To meet the requirements for class certification, Moreland will have to demonstrate, among other requirements, that the questions of law and fact are the same for all of the class members, and that Moreland’s claims are typical of the claims of the other class members. The United States Supreme Court has made it clear that class certification is not appropriate where the court would be required to conduct a mini-trial within a trial for each class member to ascertain each class member’s damages. Thus, it would be extremely difficult, if not impossible, to prove that every single eligible class member had the exact same type and amount of actual damages as did Moreland. 

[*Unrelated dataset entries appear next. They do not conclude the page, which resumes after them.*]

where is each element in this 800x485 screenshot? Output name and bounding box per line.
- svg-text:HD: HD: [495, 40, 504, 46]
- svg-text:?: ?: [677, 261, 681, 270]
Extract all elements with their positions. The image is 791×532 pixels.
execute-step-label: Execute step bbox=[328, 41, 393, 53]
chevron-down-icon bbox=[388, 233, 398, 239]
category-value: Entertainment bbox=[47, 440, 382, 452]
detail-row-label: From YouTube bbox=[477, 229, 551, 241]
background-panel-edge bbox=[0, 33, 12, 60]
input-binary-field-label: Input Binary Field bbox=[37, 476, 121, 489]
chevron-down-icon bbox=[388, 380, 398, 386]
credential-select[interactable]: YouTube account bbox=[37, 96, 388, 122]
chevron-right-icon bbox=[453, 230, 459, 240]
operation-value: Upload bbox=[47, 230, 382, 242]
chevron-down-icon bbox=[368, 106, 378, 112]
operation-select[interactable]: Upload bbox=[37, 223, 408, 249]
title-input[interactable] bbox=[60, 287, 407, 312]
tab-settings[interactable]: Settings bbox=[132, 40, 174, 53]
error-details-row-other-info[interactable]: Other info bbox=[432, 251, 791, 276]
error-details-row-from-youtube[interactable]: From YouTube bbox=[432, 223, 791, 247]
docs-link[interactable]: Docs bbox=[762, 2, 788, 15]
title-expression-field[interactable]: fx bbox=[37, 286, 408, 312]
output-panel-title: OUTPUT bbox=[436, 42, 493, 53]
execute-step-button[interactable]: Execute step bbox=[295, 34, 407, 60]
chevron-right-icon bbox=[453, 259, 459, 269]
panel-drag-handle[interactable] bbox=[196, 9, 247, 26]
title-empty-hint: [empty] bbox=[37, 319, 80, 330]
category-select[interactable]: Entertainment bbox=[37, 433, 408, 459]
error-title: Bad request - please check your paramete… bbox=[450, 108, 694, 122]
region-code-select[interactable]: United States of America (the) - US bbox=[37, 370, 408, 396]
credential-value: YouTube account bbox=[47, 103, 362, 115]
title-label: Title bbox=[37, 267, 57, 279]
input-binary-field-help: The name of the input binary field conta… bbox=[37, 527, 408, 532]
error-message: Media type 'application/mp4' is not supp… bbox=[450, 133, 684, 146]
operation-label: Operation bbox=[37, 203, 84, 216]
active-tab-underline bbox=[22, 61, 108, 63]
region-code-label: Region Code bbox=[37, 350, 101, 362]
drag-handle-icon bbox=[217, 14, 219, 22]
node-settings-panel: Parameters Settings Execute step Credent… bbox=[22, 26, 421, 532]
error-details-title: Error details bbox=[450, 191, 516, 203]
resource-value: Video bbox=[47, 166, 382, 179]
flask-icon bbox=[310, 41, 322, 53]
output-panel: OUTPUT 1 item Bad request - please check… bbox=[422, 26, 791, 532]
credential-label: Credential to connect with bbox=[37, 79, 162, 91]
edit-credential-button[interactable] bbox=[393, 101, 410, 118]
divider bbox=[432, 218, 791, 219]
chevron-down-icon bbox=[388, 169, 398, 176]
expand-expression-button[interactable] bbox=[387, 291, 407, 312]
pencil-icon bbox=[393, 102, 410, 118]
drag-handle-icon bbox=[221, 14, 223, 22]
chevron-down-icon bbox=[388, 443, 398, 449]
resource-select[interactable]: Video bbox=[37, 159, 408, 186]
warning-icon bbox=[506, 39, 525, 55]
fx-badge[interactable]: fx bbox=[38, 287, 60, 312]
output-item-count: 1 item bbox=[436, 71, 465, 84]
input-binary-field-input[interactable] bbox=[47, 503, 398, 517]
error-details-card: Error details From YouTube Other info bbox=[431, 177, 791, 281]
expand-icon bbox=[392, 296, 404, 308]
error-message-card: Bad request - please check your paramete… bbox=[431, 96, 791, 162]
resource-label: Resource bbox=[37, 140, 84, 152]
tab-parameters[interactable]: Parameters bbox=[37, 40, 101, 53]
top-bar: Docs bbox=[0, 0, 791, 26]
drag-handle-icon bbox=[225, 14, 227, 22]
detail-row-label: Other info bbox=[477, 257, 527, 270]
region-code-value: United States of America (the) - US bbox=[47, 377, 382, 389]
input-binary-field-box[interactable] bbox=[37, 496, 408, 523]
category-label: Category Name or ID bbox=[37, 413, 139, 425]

Due to the fact-specific nature of damages under the FCRA, courts are reluctant to certify class actions under the FCRA. One of the recent debates in the industry is whether class certification is even possible, and whether the FCRA should be amended to ban class actions under the FCRA. Of course, consumer advocates argue that the legislature should create a statutory exception under the FCRA that would allow for class actions. We have been watching this issue and will keep you informed on any key court decisions. We will also keep you informed of important developments in the Moreland case (such as whether consumers should be forced to use the US Postal system).